Il faut alors avoir un élément de comparaison. Pour ne pas retourner le couteau dans la plaie des grands fauves locaux, nous ne parlerons pas ici de la ville de Tours, bien moins prétentieuse en kilomètres, un poil plus ambitieuse dans son plan vélo, et, cerise sur le gâteau, où les équipements — et les vélos — se donnent à voir.

Donc, quittons la région du Centre pour Utrech, le temps d’une petite comparaison. Attention, la méthode n’est en rien scientifique, elle est uniquement là pour présenter une démarche et comprendre l’échelle du foutage de gueule.

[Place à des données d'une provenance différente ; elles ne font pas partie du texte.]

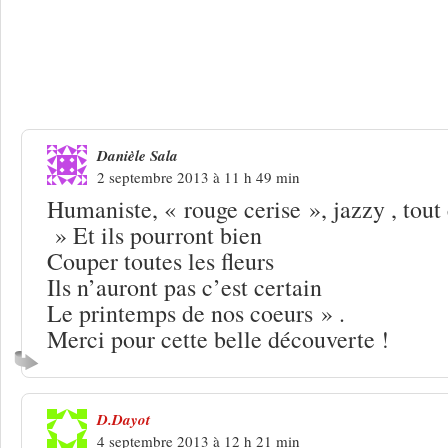
2 Réponses à
Guillaume Boust, rouge c
Danièle Sala
2 septembre 2013 à 11 h 49 min
Humaniste, « rouge cerise », jazzy , tout
» Et ils pourront bien
Couper toutes les fleurs
Ils n’auront pas c’est certain
Le printemps de nos coeurs » .
Merci pour cette belle découverte !
D.Dayot
4 septembre 2013 à 12 h 21 min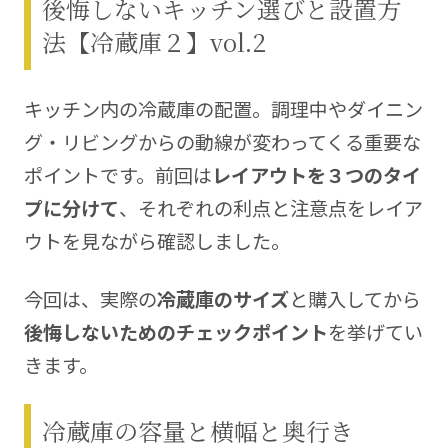
後悔しないキッチン選びと設置方
集部
間取り図：株式会社ホームプランニング1000
法【冷蔵庫２】vol.2
https://www.megasoft.co.jp/madori/
キッチン内の冷蔵庫の配置。調理中やダイニン
グ・リビングからの動線が変わってくる重要な
ポイントです。前回は
レイアウトを３つのタイ
プに分けて
、それぞれの利点と注意点をレイア
ウトを見ながら確認しました。
今回は、実際の
冷蔵庫のサイズ
と購入してから
後悔しないためのチェックポイント
を挙げてい
きます。
冷蔵庫の容量と横幅と奥行き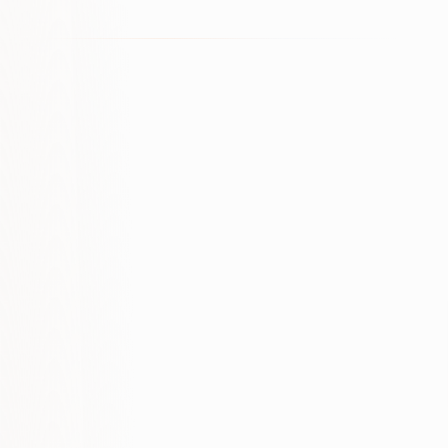
+180%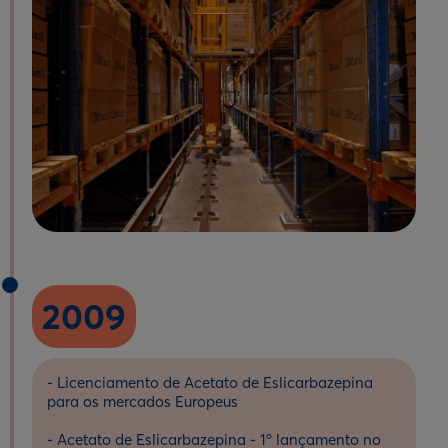
2009
- Licenciamento de Acetato de Eslicarbazepina
para os mercados Europeus
- Acetato de Eslicarbazepina - 1º lançamento no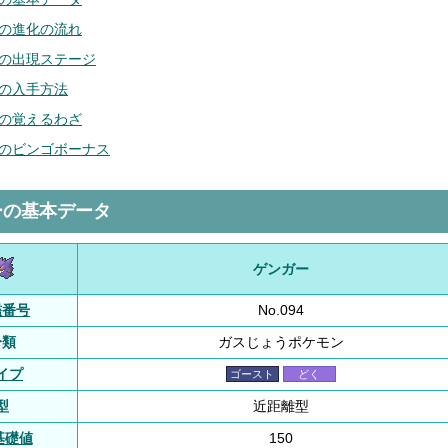
の進化の流れ
の出現ステージ
の入手方法
の覚えるわざ
のビンゴボーナス
ーの基本データ
ゲンガー
鑑番号
No.094
分類
ガスじょうポケモン
イプ
ゴースト
どく
型
近距離型
基礎値
150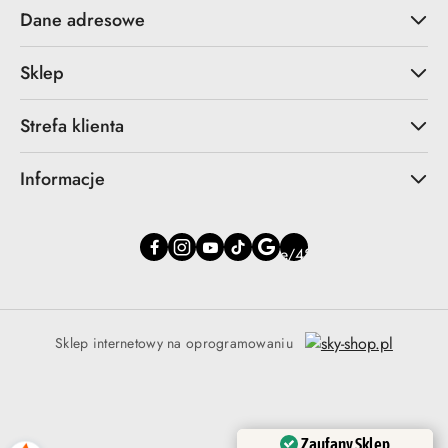
Dane adresowe
Sklep
Strefa klienta
Informacje
Sklep internetowy na oprogramowaniu
Zaufany Sklep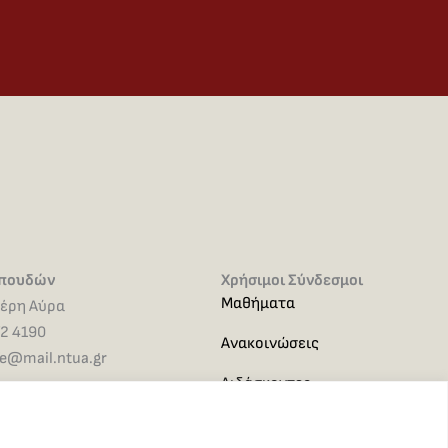
Σπουδών
Χρήσιμοι Σύνδεσμοι
Μαθήματα
ιέρη Αύρα
72 4190
Ανακοινώσεις
e@mail.ntua.gr
Διδάσκοντες
Μεταπτυχιακή Εργασία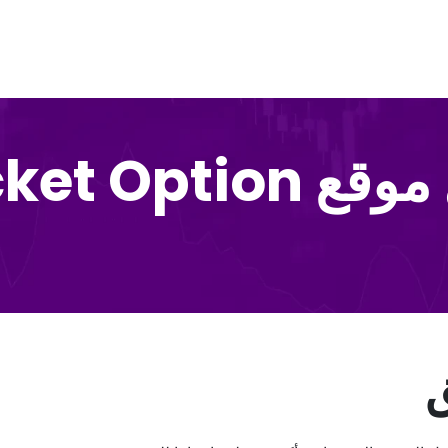
Pocket Option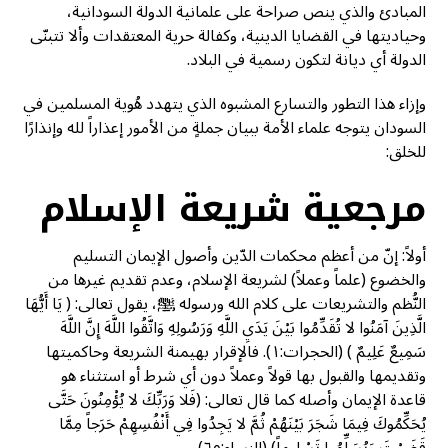
المبادئ والذي ينص صراحة على علمانية الدولة السودانية،
وحياديتها في القضايا الدينية، وكفالة حرية المعتقدات وألا تتبنّى
الدولة أي ديانة لتكون رسمية في البلاد.
وإزاء هذا التطور والتسارع المشبوه الذي يتهدد هُوية المسلمين في
السودان يتوجه علماء الأمة ببيان جملةٍ من الأمور إعذاراً لله وإنذارًا
للخلق:
مرجعية شريعة الإسلام
أولاً: إنّ من أعظم محكمات الدّين وأصول الإيمان التسليم
والخضوع (علماً وعملاً) لشريعة الإسلام، وعدم تقديم غيرها من
النُّظم والتشريعات على كلام الله ورسوله ﷺ، يقول تعالى: ( يَا أَيُّهَا
الَّذِينَ آمَنُوا لا تُقَدِّمُوا بَيْنَ يَدَيِ اللَّهِ وَرَسُولِهِ وَاتَّقُوا اللَّهَ إِنَّ اللَّهَ
سَمِيعٌ عَلِيمٌ ) (الحجرات:١). فالإقرار بهيمنة الشريعة وحاكميتها
وتقديمها والقبول بها قولاً وعملاً دون أي شرط أو استثناء هو
قاعدة الإيمان وأصله كما قال تعالى: (فَلا وَرَبِّكَ لا يُؤْمِنُونَ حَتَّى
يُحَكِّمُوكَ فِيمَا شَجَرَ بَيْنَهُمْ ثُمَّ لا يَجِدُوا فِي أَنْفُسِهِمْ حَرَجاً مِمَّا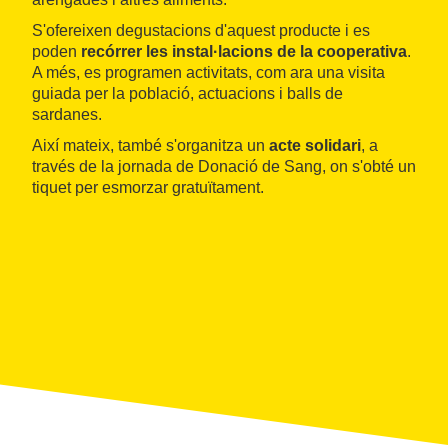
S'ofereixen degustacions d'aquest producte i es
poden
recórrer les instal·lacions de la cooperativa
.
A més, es programen activitats, com ara una visita
guiada per la població, actuacions i balls de
sardanes.
Així mateix, també s'organitza un
acte solidari
, a
través de la jornada de Donació de Sang, on s'obté un
tiquet per esmorzar gratuïtament.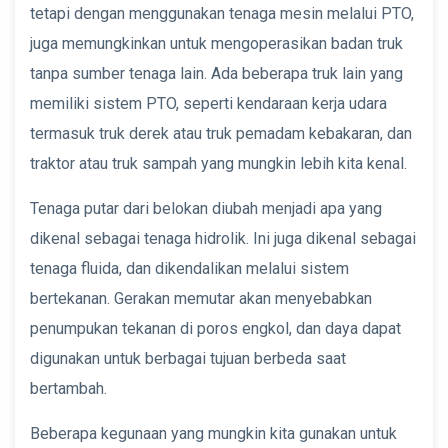
tetapi dengan menggunakan tenaga mesin melalui PTO,
juga memungkinkan untuk mengoperasikan badan truk
tanpa sumber tenaga lain. Ada beberapa truk lain yang
memiliki sistem PTO, seperti kendaraan kerja udara
termasuk truk derek atau truk pemadam kebakaran, dan
traktor atau truk sampah yang mungkin lebih kita kenal.
Tenaga putar dari belokan diubah menjadi apa yang
dikenal sebagai tenaga hidrolik. Ini juga dikenal sebagai
tenaga fluida, dan dikendalikan melalui sistem
bertekanan. Gerakan memutar akan menyebabkan
penumpukan tekanan di poros engkol, dan daya dapat
digunakan untuk berbagai tujuan berbeda saat
bertambah.
Beberapa kegunaan yang mungkin kita gunakan untuk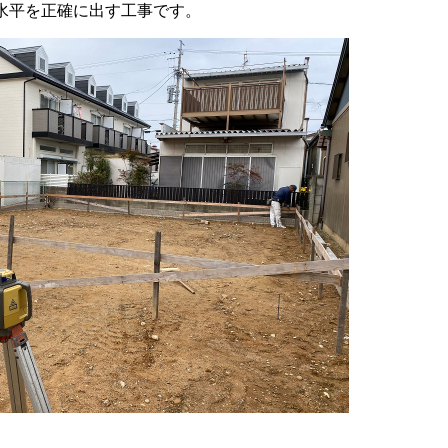
水平を正確に出す工事です。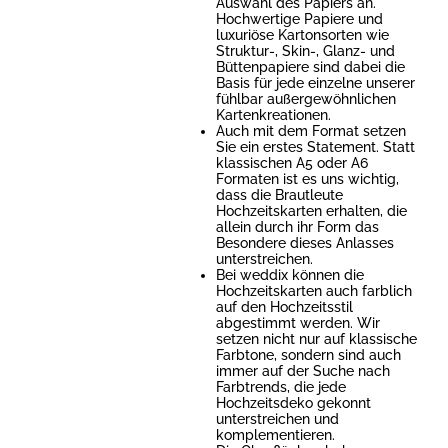
Auswahl des Papiers an.
Hochwertige Papiere und
luxuriöse Kartonsorten wie
Struktur-, Skin-, Glanz- und
Büttenpapiere sind dabei die
Basis für jede einzelne unserer
fühlbar außergewöhnlichen
Kartenkreationen.
Auch mit dem Format setzen
Sie ein erstes Statement. Statt
klassischen A5 oder A6
Formaten ist es uns wichtig,
dass die Brautleute
Hochzeitskarten erhalten, die
allein durch ihr Form das
Besondere dieses Anlasses
unterstreichen.
Bei weddix können die
Hochzeitskarten auch farblich
auf den Hochzeitsstil
abgestimmt werden. Wir
setzen nicht nur auf klassische
Farbtone, sondern sind auch
immer auf der Suche nach
Farbtrends, die jede
Hochzeitsdeko gekonnt
unterstreichen und
komplementieren.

Utrech (chiffres de la ouistitipédia) :

Pays : Pays-Bas<
Population : 352 795 hab. (2019)
Densité :3 552 hab./km²
Superficie : 9 932 ha = 99,32 km²

Au total, Utrecht revendique aujourd’hui 245 kilomètres de voies cyclables et 18 kilomètres de rues réservées aux vélos.

Orléans (chiffres de la ouistitipédia) :

Pays : France
Population municipale : 114 782 hab. (2016)
Densité : 4 177 hab./km2
Population aire urbaine : 433 337 hab. (2015)
Superficie : 27,48 km2

Orléans annonce 436 km dont 356 spécifiques (pistes, bandes…).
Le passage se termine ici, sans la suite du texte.